AVAILABLE RECORDS.

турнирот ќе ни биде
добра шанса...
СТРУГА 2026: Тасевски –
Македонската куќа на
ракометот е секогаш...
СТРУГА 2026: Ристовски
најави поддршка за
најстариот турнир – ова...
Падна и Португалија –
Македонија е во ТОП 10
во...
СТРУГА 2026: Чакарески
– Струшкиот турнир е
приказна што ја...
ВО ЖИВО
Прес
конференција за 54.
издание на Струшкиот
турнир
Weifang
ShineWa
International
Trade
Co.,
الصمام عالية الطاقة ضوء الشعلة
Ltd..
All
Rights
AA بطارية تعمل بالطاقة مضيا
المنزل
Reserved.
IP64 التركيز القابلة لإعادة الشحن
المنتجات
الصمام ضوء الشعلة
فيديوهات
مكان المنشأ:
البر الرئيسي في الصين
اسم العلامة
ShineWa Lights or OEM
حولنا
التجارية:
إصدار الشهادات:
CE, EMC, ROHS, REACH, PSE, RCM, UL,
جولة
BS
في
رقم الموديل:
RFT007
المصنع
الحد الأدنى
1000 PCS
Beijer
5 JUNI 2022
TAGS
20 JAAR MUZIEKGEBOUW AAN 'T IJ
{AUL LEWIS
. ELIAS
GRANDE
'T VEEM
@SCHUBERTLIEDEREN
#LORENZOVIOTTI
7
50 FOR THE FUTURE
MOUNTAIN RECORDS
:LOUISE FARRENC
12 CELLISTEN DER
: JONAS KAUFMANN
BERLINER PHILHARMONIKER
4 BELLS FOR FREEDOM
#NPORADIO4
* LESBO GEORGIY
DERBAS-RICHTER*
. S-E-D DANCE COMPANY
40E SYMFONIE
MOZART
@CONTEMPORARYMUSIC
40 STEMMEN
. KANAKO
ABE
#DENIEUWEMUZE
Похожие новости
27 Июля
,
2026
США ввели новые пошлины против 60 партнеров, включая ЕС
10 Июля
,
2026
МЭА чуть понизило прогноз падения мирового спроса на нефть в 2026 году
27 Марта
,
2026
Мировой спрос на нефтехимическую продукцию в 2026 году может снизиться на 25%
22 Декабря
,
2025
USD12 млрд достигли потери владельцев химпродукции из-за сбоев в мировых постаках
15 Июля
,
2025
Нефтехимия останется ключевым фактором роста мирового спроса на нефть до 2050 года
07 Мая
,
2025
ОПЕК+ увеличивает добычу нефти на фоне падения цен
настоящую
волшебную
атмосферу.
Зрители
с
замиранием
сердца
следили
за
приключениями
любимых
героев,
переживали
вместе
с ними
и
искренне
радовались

DESCRIPTION OF THE TASK.
All lines in the data that contain the word "мирового" should be copied.

EXERCISE SOLUTION.
МЭА чуть понизило прогноз падения мирового спроса на нефть в 2026 году
Нефтехимия останется ключевым фактором роста мирового спроса на нефть до 2050 года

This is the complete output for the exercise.